At the moment there are 2 possible formats: XML and JSON. How do they look?

# EXPLAIN ( analyze ON, format xml ) SELECT * FROM pg_class WHERE relname = 'xxx';
                        QUERY PLAN
-----------------------------------------------------------
 <EXPLAIN xmlns="http://www.postgresql.org/2009/explain">
   <Query>
     <Plan>
       <Node-Type>INDEX Scan</Node-Type>
       <Scan-Direction>Forward</Scan-Direction>
       <Index-Name>pg_class_relname_nsp_index</Index-Name>
       <Relation-Name>pg_class</Relation-Name>
       <Alias>pg_class</Alias>
       <Startup-Cost>0.00</Startup-Cost>
       <Total-Cost>8.27</Total-Cost>
       <Plan-Rows>1</Plan-Rows>
       <Plan-Width>185</Plan-Width>
       <Actual-Startup-Time>0.015</Actual-Startup-Time>
       <Actual-Total-Time>0.015</Actual-Total-Time>
       <Actual-Rows>0</Actual-Rows>
       <Actual-Loops>1</Actual-Loops>
       <Index-Cond>(relname = 'xxx'::name)</Index-Cond>
     </Plan>
     <Triggers>
     </Triggers>
     <Total-Runtime>0.130</Total-Runtime>
   </Query>
 </explain>
(1 ROW)
# EXPLAIN ( analyze ON, format json ) SELECT * FROM pg_class WHERE relname = 'xxx';
                    QUERY PLAN
---------------------------------------------------
 [
   {
     "Plan": {
       "Node Type": "Index Scan",
       "Scan Direction": "Forward",
       "Index Name": "pg_class_relname_nsp_index",
       "Relation Name": "pg_class",
       "Alias": "pg_class",
       "Startup Cost": 0.00,
       "Total Cost": 8.27,
       "Plan Rows": 1,
       "Plan Width": 185,
       "Actual Startup Time": 0.023,
       "Actual Total Time": 0.023,
       "Actual Rows": 0,
       "Actual Loops": 1,
       "Index Cond": "(relname = 'xxx'::name)"
     },
     "Triggers": [
     ],
     "Total Runtime": 0.102
   }
 ]
(1 ROW)

Nice. Finally something that doesn't require (faulty) magic with regexps or writing custom parsers just to get some data out of explain analyze.

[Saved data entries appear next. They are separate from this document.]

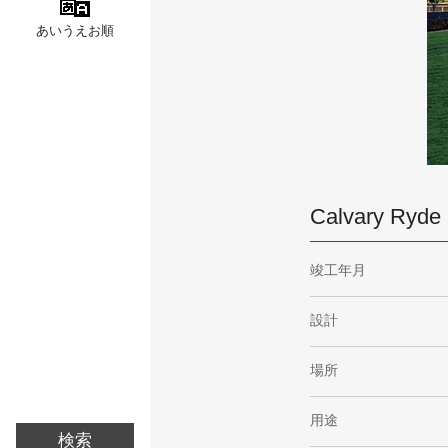
あいうえお順
Calvary Ryde
竣工年月
設計
場所
用途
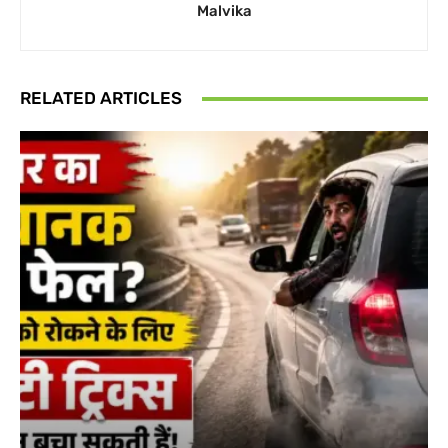
Malvika
RELATED ARTICLES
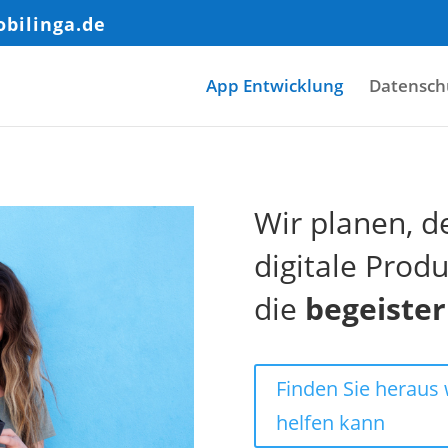
bilinga.de
App Entwicklung
Datensch
Wir planen, d
digitale Produ
die
begeiste
Finden Sie heraus 
helfen kann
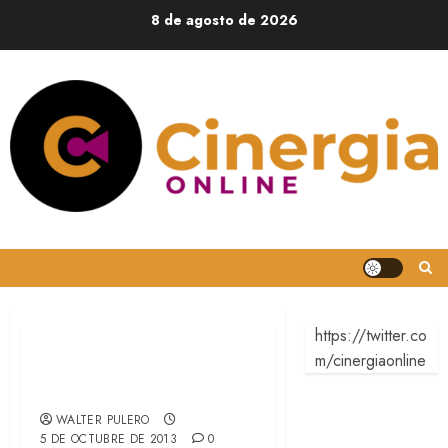
8 de agosto de 2026
https://twitter.co
m/cinergiaonline
Primer trailer de I,
Frankenstein
WALTER PULERO
5 DE OCTUBRE DE 2013
0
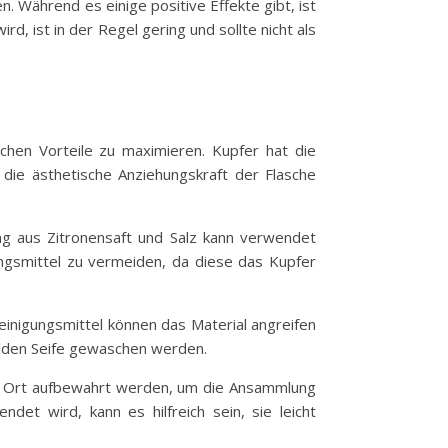
n. Während es einige positive Effekte gibt, ist
, ist in der Regel gering und sollte nicht als
chen Vorteile zu maximieren. Kupfer hat die
h die ästhetische Anziehungskraft der Flasche
ung aus Zitronensaft und Salz kann verwendet
ungsmittel zu vermeiden, da diese das Kupfer
einigungsmittel können das Material angreifen
ilden Seife gewaschen werden.
nen Ort aufbewahrt werden, um die Ansammlung
det wird, kann es hilfreich sein, sie leicht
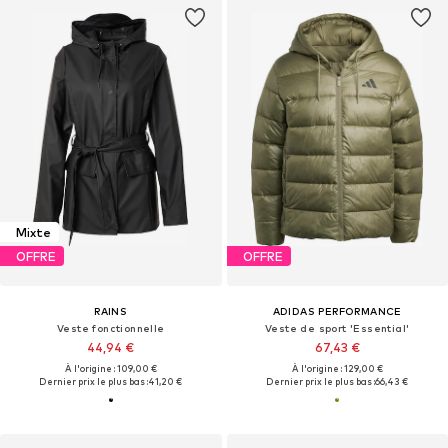
Mixte
OFFRE
OFFRE
RAINS
ADIDAS PERFORMANCE
Veste fonctionnelle
Veste de sport 'Essential'
44,94 €
67,43 €
À l'origine : 109,00 €
À l'origine : 129,00 €
Dernier prix le plus bas :
41,20 €
Dernier prix le plus bas :
66,43 €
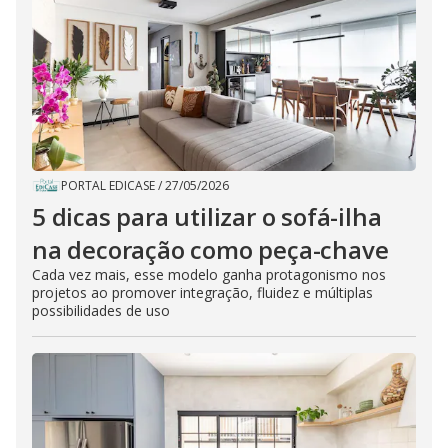
PORTAL EDICASE
/
27/05/2026
5 dicas para utilizar o sofá-ilha
na decoração como peça-chave
Cada vez mais, esse modelo ganha protagonismo nos
projetos ao promover integração, fluidez e múltiplas
possibilidades de uso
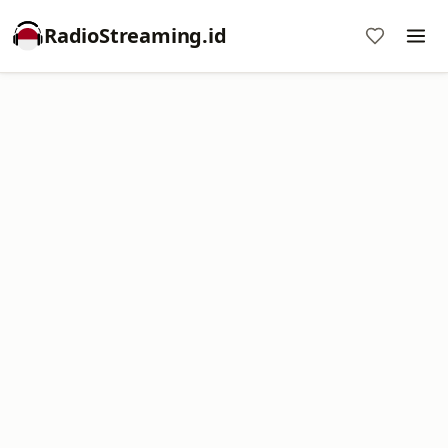
RadioStreaming.id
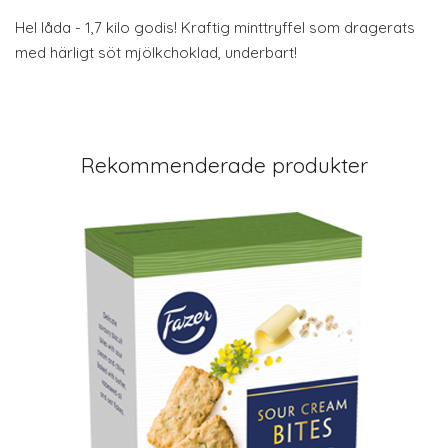
Hel låda - 1,7 kilo godis! Kraftig minttryffel som dragerats
med härligt söt mjölkchoklad, underbart!
Rekommenderade produkter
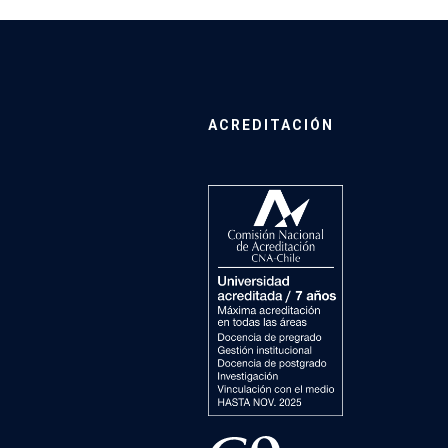
ACREDITACIÓN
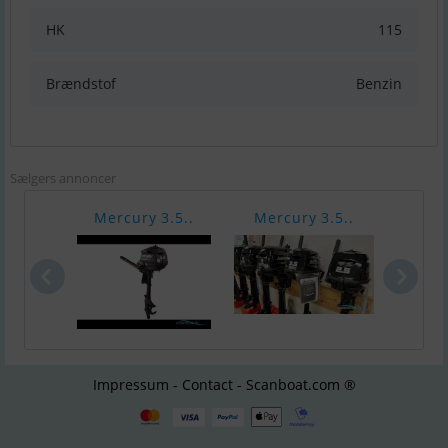
HK
115
Brændstof
Benzin
Sælgers annoncer
Mercury 3.5..
Mercury 3.5..
Merc
Impressum - Contact - Scanboat.com ®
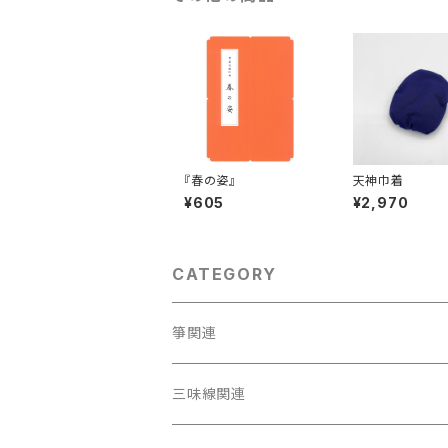
『春の姿』
天神巾着
¥605
¥2,970
CATEGORY
箏関連
箏（本体）
三味線関連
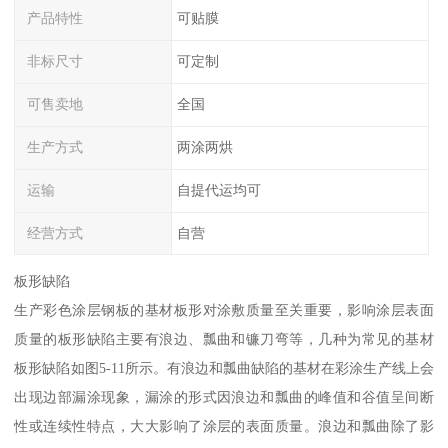
产品特性
可贴膜
非标尺寸
可定制
可售卖地
全国
生产方式
两涂两烘
运输
自提代运均可
经营方式
自营
板形缺陷
生产彩色涂层钢板的基材板形对涂敷质量至关重要，影响涂层表面
质量的板形缺陷主要有浪边、瓢曲和镰刀弯等，几种为常见的基材
板形缺陷如图5-11所示。有浪边和瓢曲缺陷的基材在彩涂生产线上会
出现边部漏涂现象，漏涂的形式因浪边和瓢曲的峰值和谷值呈间断
性或连续性特点，大大影响了涂层的表面质量。浪边和瓢曲除了影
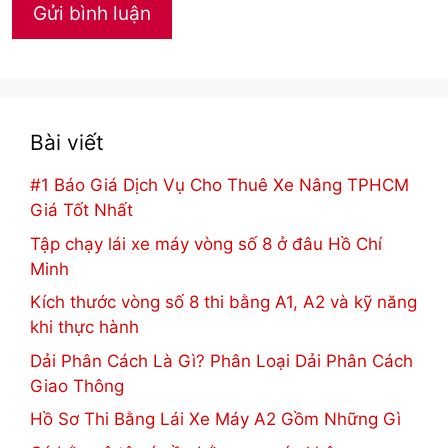
Bài viết
#1 Báo Giá Dịch Vụ Cho Thuê Xe Nâng TPHCM
Giá Tốt Nhất
Tập chạy lái xe máy vòng số 8 ở đâu Hồ Chí
Minh
Kích thước vòng số 8 thi bằng A1, A2 và kỹ năng
khi thực hành
Dải Phân Cách Là Gì? Phân Loại Dải Phân Cách
Giao Thông
Hồ Sơ Thi Bằng Lái Xe Máy A2 Gồm Những Gì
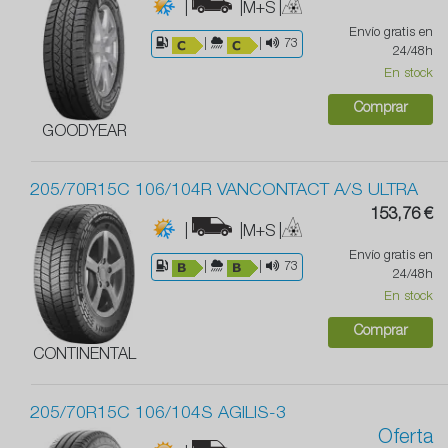
|
|M+S
|
Envío gratis en
|
|
73
24/48h
En stock
Comprar
GOODYEAR
205/70R15C 106/104R VANCONTACT A/S ULTRA
153,76 €
|
|M+S
|
Envío gratis en
|
|
73
24/48h
En stock
Comprar
CONTINENTAL
205/70R15C 106/104S AGILIS-3
Oferta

Of course there is a drawback – explain analyze of above query has 481 bytes in standard format, 667 in JSON and 932 in XML – which doesn't look like much until you'll see a 2MB long explain output.

But, all in all, it's a great addition.

2 thoughts on “Waiting for 8.5 – Machine readable EXPLAIN”

  1. One problem we’ve seen in the past on high performance oltp systems is that the overhead of running explain analyze was significant enough that you couldn’t adequately troubleshoot very fast queries (ie. the query would run faster by itself than it would through explain analyze). Any ideas on what the additional overhead, if any, of these new formats looks like?

  2. @Robert:
    no idea, but I don’t think it’s much – after all it’s just text formatting.